_Description of the task_:
For this exercise, copy exactly only the lines from the one containing "List all visible" to the final line of the material below, without the pictures.
(Beginning of Information given)
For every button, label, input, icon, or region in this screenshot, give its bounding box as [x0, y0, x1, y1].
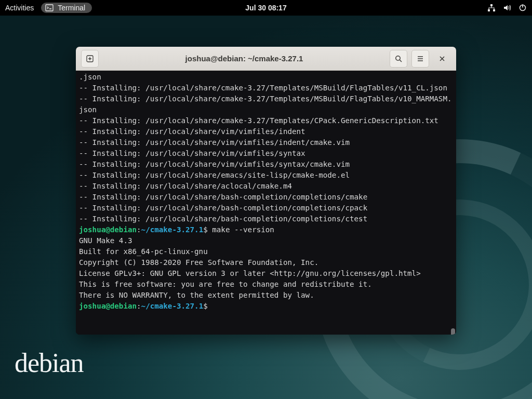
new-tab-button[interactable]: [81, 50, 99, 68]
volume-icon[interactable]: [503, 4, 511, 12]
output-line: -- Installing: /usr/local/share/vim/vimf…: [79, 138, 350, 147]
output-line: -- Installing: /usr/local/share/vim/vimf…: [79, 127, 305, 136]
output-line: There is NO WARRANTY, to the extent perm…: [79, 291, 314, 299]
output-line: Copyright (C) 1988-2020 Free Software Fo…: [79, 258, 318, 267]
output-line: -- Installing: /usr/local/share/vim/vimf…: [79, 160, 350, 168]
gnome-topbar: Activities Terminal Jul 30 08:17: [0, 0, 532, 16]
output-line: -- Installing: /usr/local/share/cmake-3.…: [79, 116, 438, 125]
output-line: -- Installing: /usr/local/share/emacs/si…: [79, 171, 350, 179]
output-line: .json: [79, 73, 101, 81]
activities-button[interactable]: Activities: [5, 4, 34, 12]
window-title: joshua@debian: ~/cmake-3.27.1: [103, 54, 385, 63]
prompt-user: joshua@debian: [79, 302, 137, 310]
search-button[interactable]: [390, 50, 407, 68]
svg-rect-3: [493, 9, 495, 11]
scrollbar-thumb[interactable]: [451, 328, 455, 335]
close-icon: [438, 55, 446, 63]
terminal-window: joshua@debian: ~/cmake-3.27.1 .json -- I…: [76, 47, 456, 335]
svg-rect-1: [490, 4, 493, 6]
prompt-sep: :: [137, 225, 141, 234]
network-icon[interactable]: [487, 4, 496, 12]
active-app-label: Terminal: [58, 4, 85, 12]
output-line: -- Installing: /usr/local/share/bash-com…: [79, 215, 367, 223]
prompt-sep: :: [137, 302, 141, 310]
prompt-path: ~/cmake-3.27.1: [141, 302, 204, 310]
svg-point-7: [396, 56, 400, 60]
search-icon: [394, 55, 403, 63]
prompt-symbol: $: [203, 302, 208, 310]
output-line: -- Installing: /usr/local/share/cmake-3.…: [79, 95, 452, 114]
clock[interactable]: Jul 30 08:17: [245, 4, 286, 12]
svg-rect-0: [46, 5, 53, 11]
command-text: make --version: [208, 225, 274, 234]
output-line: -- Installing: /usr/local/share/vim/vimf…: [79, 149, 305, 157]
menu-button[interactable]: [411, 50, 429, 68]
prompt-path: ~/cmake-3.27.1: [141, 225, 204, 234]
svg-rect-5: [522, 5, 523, 8]
power-icon[interactable]: [518, 4, 527, 12]
svg-rect-2: [488, 9, 490, 11]
output-line: GNU Make 4.3: [79, 236, 132, 245]
terminal-body[interactable]: .json -- Installing: /usr/local/share/cm…: [76, 71, 456, 335]
output-line: -- Installing: /usr/local/share/bash-com…: [79, 193, 367, 201]
output-line: Built for x86_64-pc-linux-gnu: [79, 247, 208, 256]
active-app-pill[interactable]: Terminal: [41, 3, 92, 13]
output-line: -- Installing: /usr/local/share/cmake-3.…: [79, 84, 447, 92]
output-line: License GPLv3+: GNU GPL version 3 or lat…: [79, 269, 421, 277]
prompt-symbol: $: [203, 225, 208, 234]
close-button[interactable]: [433, 50, 451, 68]
titlebar: joshua@debian: ~/cmake-3.27.1: [76, 47, 456, 71]
hamburger-icon: [416, 55, 424, 63]
terminal-icon: [45, 4, 54, 12]
output-line: -- Installing: /usr/local/share/aclocal/…: [79, 182, 292, 190]
output-line: This is free software: you are free to c…: [79, 280, 372, 288]
output-line: -- Installing: /usr/local/share/bash-com…: [79, 204, 367, 212]
prompt-user: joshua@debian: [79, 225, 137, 234]
debian-wordmark: debian: [15, 348, 84, 378]
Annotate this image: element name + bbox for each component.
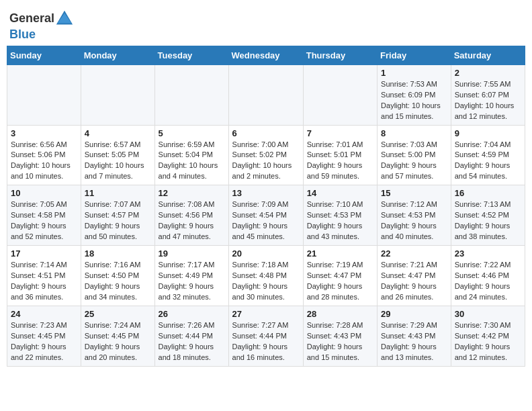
calendar-cell: 8Sunrise: 7:03 AMSunset: 5:00 PMDaylight… [378,125,451,185]
day-number: 3 [11,128,77,138]
weekday-header-wednesday: Wednesday [228,46,303,64]
calendar-cell: 2Sunrise: 7:55 AMSunset: 6:07 PMDaylight… [451,64,525,125]
day-info: Sunrise: 7:00 AMSunset: 5:02 PMDaylight:… [232,140,300,183]
logo: General Blue [9,9,75,42]
calendar-cell: 5Sunrise: 6:59 AMSunset: 5:04 PMDaylight… [154,125,228,185]
logo-icon [55,9,74,28]
day-info: Sunrise: 7:05 AMSunset: 4:58 PMDaylight:… [11,199,77,242]
day-number: 17 [11,248,77,259]
calendar-cell: 7Sunrise: 7:01 AMSunset: 5:01 PMDaylight… [303,125,377,185]
calendar-cell: 20Sunrise: 7:18 AMSunset: 4:48 PMDayligh… [228,246,303,306]
day-info: Sunrise: 7:12 AMSunset: 4:53 PMDaylight:… [381,199,447,242]
day-number: 18 [85,248,151,259]
calendar-cell: 17Sunrise: 7:14 AMSunset: 4:51 PMDayligh… [7,246,81,306]
page-header: General Blue [7,7,525,42]
day-number: 14 [307,188,373,198]
day-number: 25 [85,309,151,319]
day-info: Sunrise: 7:30 AMSunset: 4:42 PMDaylight:… [455,320,521,363]
day-number: 28 [307,309,373,319]
calendar-week-5: 24Sunrise: 7:23 AMSunset: 4:45 PMDayligh… [7,306,525,366]
day-number: 6 [232,128,300,138]
day-info: Sunrise: 7:07 AMSunset: 4:57 PMDaylight:… [85,199,151,242]
day-info: Sunrise: 7:23 AMSunset: 4:45 PMDaylight:… [11,320,77,363]
day-number: 2 [455,68,521,78]
day-number: 30 [455,309,521,319]
calendar-cell [228,64,303,125]
day-number: 7 [307,128,373,138]
calendar-cell: 22Sunrise: 7:21 AMSunset: 4:47 PMDayligh… [378,246,451,306]
calendar-week-2: 3Sunrise: 6:56 AMSunset: 5:06 PMDaylight… [7,125,525,185]
calendar-header-row: SundayMondayTuesdayWednesdayThursdayFrid… [7,46,525,64]
calendar-cell: 18Sunrise: 7:16 AMSunset: 4:50 PMDayligh… [81,246,154,306]
day-number: 12 [159,188,225,198]
calendar-cell: 29Sunrise: 7:29 AMSunset: 4:43 PMDayligh… [378,306,451,366]
calendar-cell: 28Sunrise: 7:28 AMSunset: 4:43 PMDayligh… [303,306,377,366]
day-info: Sunrise: 7:19 AMSunset: 4:47 PMDaylight:… [307,260,373,303]
day-info: Sunrise: 7:53 AMSunset: 6:09 PMDaylight:… [381,79,447,122]
day-info: Sunrise: 7:24 AMSunset: 4:45 PMDaylight:… [85,320,151,363]
calendar-cell: 9Sunrise: 7:04 AMSunset: 4:59 PMDaylight… [451,125,525,185]
day-info: Sunrise: 7:26 AMSunset: 4:44 PMDaylight:… [159,320,225,363]
calendar-cell: 24Sunrise: 7:23 AMSunset: 4:45 PMDayligh… [7,306,81,366]
calendar-cell: 6Sunrise: 7:00 AMSunset: 5:02 PMDaylight… [228,125,303,185]
day-number: 5 [159,128,225,138]
day-number: 26 [159,309,225,319]
calendar-cell [154,64,228,125]
calendar-table: SundayMondayTuesdayWednesdayThursdayFrid… [7,46,525,367]
day-number: 10 [11,188,77,198]
svg-marker-1 [58,13,72,24]
day-info: Sunrise: 7:55 AMSunset: 6:07 PMDaylight:… [455,79,521,122]
calendar-cell: 13Sunrise: 7:09 AMSunset: 4:54 PMDayligh… [228,185,303,246]
day-info: Sunrise: 7:01 AMSunset: 5:01 PMDaylight:… [307,140,373,183]
day-number: 13 [232,188,300,198]
day-info: Sunrise: 7:18 AMSunset: 4:48 PMDaylight:… [232,260,300,303]
day-info: Sunrise: 7:28 AMSunset: 4:43 PMDaylight:… [307,320,373,363]
day-number: 24 [11,309,77,319]
logo-general: General [9,11,54,25]
calendar-cell: 27Sunrise: 7:27 AMSunset: 4:44 PMDayligh… [228,306,303,366]
calendar-cell: 19Sunrise: 7:17 AMSunset: 4:49 PMDayligh… [154,246,228,306]
day-info: Sunrise: 7:03 AMSunset: 5:00 PMDaylight:… [381,140,447,183]
day-info: Sunrise: 6:56 AMSunset: 5:06 PMDaylight:… [11,140,77,183]
calendar-week-1: 1Sunrise: 7:53 AMSunset: 6:09 PMDaylight… [7,64,525,125]
day-info: Sunrise: 7:09 AMSunset: 4:54 PMDaylight:… [232,199,300,242]
calendar-week-4: 17Sunrise: 7:14 AMSunset: 4:51 PMDayligh… [7,246,525,306]
weekday-header-saturday: Saturday [451,46,525,64]
day-number: 20 [232,248,300,259]
day-number: 8 [381,128,447,138]
day-info: Sunrise: 6:59 AMSunset: 5:04 PMDaylight:… [159,140,225,183]
day-info: Sunrise: 7:21 AMSunset: 4:47 PMDaylight:… [381,260,447,303]
calendar-cell: 16Sunrise: 7:13 AMSunset: 4:52 PMDayligh… [451,185,525,246]
day-number: 1 [381,68,447,78]
day-info: Sunrise: 7:17 AMSunset: 4:49 PMDaylight:… [159,260,225,303]
calendar-cell: 25Sunrise: 7:24 AMSunset: 4:45 PMDayligh… [81,306,154,366]
day-info: Sunrise: 6:57 AMSunset: 5:05 PMDaylight:… [85,140,151,183]
day-number: 11 [85,188,151,198]
calendar-cell: 30Sunrise: 7:30 AMSunset: 4:42 PMDayligh… [451,306,525,366]
weekday-header-sunday: Sunday [7,46,81,64]
day-number: 22 [381,248,447,259]
calendar-cell: 10Sunrise: 7:05 AMSunset: 4:58 PMDayligh… [7,185,81,246]
day-info: Sunrise: 7:04 AMSunset: 4:59 PMDaylight:… [455,140,521,183]
logo-blue: Blue [9,28,36,41]
calendar-cell: 23Sunrise: 7:22 AMSunset: 4:46 PMDayligh… [451,246,525,306]
day-number: 4 [85,128,151,138]
calendar-cell: 21Sunrise: 7:19 AMSunset: 4:47 PMDayligh… [303,246,377,306]
day-number: 29 [381,309,447,319]
weekday-header-monday: Monday [81,46,154,64]
calendar-cell [303,64,377,125]
day-info: Sunrise: 7:08 AMSunset: 4:56 PMDaylight:… [159,199,225,242]
calendar-cell [7,64,81,125]
day-number: 16 [455,188,521,198]
weekday-header-tuesday: Tuesday [154,46,228,64]
day-info: Sunrise: 7:22 AMSunset: 4:46 PMDaylight:… [455,260,521,303]
calendar-cell [81,64,154,125]
day-number: 23 [455,248,521,259]
weekday-header-thursday: Thursday [303,46,377,64]
day-info: Sunrise: 7:10 AMSunset: 4:53 PMDaylight:… [307,199,373,242]
day-info: Sunrise: 7:29 AMSunset: 4:43 PMDaylight:… [381,320,447,363]
day-number: 19 [159,248,225,259]
day-info: Sunrise: 7:27 AMSunset: 4:44 PMDaylight:… [232,320,300,363]
day-number: 27 [232,309,300,319]
day-number: 15 [381,188,447,198]
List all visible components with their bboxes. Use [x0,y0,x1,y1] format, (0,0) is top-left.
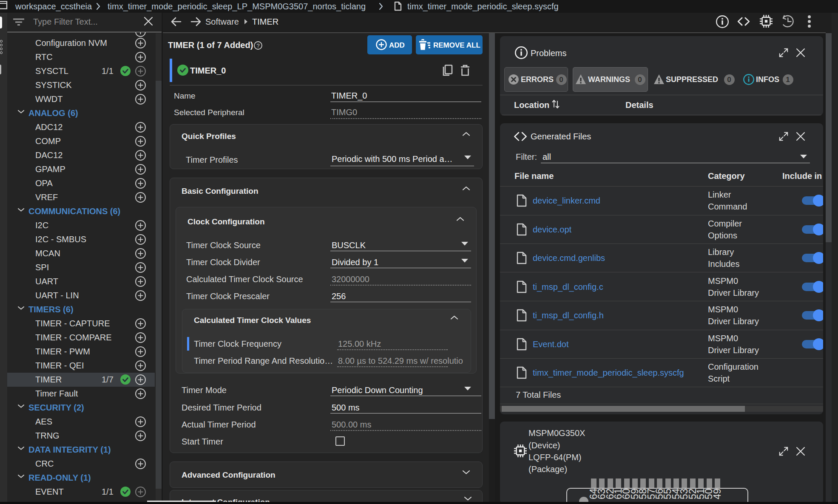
svg-text:?: ? [256,42,259,49]
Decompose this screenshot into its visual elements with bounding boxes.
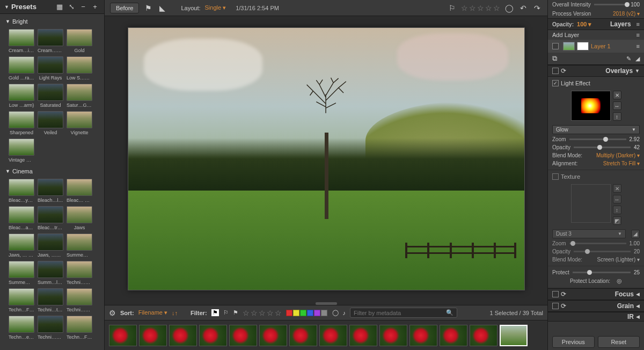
(End of Information given)
_Task answer_:
List all visible components with their bboxes. Use [x0,y0,x1,y1] format, (0,0) is top-left.
svg-text:?: ? [256,42,259,49]
Decompose this screenshot into its visual elements with bounding boxes.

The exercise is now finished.